EXERCISE REQUIREMENTS: Your answer must be every line of the data below that holds the string "miljøet", copied exactly.

WORKING DATA:
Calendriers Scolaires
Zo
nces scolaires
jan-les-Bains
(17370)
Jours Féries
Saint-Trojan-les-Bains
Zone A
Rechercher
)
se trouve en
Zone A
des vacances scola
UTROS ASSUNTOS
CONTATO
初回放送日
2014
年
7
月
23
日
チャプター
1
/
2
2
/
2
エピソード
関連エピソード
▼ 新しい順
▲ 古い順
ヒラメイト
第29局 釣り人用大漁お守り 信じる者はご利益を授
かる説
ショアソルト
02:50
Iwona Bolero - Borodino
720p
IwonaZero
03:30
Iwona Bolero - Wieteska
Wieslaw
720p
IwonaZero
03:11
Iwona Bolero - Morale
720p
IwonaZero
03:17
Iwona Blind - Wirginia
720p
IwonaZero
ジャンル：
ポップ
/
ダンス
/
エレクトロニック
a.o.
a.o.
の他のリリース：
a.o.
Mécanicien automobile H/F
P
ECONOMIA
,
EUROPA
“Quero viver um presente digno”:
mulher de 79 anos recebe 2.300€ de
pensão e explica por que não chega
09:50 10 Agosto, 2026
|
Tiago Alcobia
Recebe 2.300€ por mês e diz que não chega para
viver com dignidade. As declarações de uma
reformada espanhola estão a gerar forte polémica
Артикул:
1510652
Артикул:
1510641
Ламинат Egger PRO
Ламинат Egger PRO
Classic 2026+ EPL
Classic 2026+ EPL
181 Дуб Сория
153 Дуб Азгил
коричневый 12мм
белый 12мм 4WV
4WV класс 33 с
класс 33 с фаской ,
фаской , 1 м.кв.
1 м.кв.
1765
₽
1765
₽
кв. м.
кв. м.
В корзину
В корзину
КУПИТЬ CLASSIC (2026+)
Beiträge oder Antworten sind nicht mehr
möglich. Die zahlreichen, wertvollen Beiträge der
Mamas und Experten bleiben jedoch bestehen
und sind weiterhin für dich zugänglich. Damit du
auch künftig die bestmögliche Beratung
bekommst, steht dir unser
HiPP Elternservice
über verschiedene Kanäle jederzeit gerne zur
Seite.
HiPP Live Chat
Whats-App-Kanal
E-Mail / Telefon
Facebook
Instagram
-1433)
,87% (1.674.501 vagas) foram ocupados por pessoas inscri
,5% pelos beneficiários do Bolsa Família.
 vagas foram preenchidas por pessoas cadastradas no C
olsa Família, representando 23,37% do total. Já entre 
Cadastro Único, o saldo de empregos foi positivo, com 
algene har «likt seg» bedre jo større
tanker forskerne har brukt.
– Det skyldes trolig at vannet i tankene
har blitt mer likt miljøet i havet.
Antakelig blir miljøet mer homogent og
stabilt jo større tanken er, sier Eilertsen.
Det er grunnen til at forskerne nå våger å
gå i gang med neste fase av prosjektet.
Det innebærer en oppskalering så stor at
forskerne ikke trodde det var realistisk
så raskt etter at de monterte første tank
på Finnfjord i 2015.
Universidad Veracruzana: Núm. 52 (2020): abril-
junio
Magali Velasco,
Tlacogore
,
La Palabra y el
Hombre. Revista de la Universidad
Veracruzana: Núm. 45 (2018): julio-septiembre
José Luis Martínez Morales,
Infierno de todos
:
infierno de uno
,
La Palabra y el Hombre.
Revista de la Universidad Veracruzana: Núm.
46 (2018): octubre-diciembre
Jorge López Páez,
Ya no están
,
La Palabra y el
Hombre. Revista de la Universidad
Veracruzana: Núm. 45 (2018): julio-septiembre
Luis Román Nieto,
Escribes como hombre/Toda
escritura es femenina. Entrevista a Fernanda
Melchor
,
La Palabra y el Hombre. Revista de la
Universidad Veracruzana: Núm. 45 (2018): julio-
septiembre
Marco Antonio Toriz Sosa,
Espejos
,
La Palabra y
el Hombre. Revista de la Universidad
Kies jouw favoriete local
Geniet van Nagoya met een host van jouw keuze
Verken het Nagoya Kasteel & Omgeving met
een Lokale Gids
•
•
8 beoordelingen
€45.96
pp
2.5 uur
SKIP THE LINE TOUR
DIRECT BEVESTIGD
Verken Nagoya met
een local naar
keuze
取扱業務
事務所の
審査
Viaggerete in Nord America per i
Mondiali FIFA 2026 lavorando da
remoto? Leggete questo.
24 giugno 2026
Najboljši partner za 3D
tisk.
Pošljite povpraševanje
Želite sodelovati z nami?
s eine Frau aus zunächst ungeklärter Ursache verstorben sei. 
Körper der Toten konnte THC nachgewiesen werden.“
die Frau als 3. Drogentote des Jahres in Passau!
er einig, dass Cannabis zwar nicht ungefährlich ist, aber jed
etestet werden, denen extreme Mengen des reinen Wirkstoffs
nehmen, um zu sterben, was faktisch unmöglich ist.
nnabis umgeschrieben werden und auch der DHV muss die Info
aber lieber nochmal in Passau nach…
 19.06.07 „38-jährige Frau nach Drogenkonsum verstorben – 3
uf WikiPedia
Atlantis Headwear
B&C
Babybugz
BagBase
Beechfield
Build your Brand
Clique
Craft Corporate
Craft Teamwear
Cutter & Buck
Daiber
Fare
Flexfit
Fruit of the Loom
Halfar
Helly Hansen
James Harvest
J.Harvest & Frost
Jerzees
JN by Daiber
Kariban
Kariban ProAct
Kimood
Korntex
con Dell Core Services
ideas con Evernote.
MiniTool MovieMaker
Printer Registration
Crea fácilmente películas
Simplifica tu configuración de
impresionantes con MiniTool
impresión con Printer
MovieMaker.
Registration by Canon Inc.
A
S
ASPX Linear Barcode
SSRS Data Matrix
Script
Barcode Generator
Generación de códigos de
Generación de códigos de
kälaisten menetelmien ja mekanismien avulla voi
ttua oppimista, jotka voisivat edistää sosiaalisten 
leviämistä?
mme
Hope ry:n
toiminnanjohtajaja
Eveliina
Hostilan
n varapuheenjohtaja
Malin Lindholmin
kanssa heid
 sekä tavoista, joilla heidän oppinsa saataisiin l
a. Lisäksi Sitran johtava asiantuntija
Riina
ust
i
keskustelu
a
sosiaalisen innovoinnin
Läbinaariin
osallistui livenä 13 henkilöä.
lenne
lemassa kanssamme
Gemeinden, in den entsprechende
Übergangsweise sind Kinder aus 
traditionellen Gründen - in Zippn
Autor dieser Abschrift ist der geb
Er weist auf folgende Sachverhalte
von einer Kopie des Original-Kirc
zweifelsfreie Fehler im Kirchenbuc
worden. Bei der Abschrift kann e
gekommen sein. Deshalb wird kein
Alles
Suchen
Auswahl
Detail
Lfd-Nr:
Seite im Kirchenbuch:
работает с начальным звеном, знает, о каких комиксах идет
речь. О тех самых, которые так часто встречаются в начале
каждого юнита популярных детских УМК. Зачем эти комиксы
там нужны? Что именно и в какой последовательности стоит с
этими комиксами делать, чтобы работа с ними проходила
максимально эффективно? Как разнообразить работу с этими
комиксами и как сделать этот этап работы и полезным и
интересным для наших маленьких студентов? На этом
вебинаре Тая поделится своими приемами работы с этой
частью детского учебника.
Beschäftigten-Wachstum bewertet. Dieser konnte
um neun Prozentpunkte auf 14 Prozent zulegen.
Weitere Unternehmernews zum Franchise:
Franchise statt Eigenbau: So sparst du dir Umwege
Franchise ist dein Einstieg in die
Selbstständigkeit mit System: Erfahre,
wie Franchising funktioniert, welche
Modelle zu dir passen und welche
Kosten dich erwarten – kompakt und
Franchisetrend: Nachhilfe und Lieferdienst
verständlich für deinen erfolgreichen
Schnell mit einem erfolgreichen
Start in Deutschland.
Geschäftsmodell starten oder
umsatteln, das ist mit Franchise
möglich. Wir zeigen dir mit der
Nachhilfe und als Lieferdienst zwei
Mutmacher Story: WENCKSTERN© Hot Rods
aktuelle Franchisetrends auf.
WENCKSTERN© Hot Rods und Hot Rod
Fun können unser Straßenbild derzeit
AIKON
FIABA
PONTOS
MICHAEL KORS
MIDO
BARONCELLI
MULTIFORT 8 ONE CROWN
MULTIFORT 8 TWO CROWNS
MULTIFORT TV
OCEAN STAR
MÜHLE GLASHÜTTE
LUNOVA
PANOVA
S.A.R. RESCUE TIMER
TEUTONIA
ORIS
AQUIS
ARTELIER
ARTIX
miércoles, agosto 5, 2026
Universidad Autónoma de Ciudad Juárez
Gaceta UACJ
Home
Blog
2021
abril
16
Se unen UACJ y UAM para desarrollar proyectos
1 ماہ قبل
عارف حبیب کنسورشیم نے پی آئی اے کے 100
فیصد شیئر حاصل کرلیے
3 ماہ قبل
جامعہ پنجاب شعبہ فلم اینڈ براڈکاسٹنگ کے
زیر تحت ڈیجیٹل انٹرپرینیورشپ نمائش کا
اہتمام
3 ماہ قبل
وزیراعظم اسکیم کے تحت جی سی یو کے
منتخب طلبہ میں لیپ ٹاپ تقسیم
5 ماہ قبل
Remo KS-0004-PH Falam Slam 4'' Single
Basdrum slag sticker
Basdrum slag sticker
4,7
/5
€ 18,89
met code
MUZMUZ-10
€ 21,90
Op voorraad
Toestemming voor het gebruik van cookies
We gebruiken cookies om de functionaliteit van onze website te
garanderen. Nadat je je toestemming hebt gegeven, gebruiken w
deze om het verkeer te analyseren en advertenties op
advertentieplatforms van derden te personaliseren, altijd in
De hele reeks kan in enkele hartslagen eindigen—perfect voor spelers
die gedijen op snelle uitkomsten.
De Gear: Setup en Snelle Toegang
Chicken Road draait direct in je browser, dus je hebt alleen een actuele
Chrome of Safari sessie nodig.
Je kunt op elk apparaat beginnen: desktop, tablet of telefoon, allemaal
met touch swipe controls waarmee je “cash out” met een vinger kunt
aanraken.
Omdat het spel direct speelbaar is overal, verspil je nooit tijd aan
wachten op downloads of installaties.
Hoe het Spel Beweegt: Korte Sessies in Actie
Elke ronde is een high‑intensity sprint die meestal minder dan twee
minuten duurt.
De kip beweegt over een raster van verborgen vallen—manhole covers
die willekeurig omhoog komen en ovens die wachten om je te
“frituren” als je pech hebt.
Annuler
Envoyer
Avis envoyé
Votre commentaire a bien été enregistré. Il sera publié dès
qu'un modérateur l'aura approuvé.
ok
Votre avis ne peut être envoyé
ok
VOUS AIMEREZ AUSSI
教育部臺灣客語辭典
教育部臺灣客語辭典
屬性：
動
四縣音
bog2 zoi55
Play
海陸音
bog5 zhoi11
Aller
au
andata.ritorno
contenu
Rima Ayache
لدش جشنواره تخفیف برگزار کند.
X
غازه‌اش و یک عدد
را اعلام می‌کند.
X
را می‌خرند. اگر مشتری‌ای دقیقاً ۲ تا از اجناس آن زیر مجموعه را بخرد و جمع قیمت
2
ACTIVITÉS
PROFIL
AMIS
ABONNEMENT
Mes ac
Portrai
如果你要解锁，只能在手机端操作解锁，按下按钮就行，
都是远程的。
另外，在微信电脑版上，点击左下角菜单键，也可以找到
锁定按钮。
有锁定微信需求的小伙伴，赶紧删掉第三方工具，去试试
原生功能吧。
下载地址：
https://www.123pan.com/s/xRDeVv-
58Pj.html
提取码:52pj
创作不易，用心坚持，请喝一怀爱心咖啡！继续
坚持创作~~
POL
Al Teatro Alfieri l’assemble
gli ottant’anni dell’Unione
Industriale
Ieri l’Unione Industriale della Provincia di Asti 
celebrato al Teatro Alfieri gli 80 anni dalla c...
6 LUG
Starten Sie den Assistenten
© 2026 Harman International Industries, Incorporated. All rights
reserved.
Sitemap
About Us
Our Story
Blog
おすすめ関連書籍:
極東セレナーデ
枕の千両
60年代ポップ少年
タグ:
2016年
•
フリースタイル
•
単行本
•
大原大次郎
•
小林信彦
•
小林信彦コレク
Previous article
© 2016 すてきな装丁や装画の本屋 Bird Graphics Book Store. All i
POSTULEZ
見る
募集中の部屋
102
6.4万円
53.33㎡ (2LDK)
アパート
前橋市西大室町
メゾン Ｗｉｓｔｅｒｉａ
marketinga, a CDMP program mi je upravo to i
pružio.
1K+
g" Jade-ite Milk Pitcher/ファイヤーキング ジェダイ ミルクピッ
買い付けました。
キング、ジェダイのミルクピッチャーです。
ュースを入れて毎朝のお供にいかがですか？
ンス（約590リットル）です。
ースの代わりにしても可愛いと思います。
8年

EXPECTED ANSWER:
har blitt mer likt miljøet i havet.
Antakelig blir miljøet mer homogent og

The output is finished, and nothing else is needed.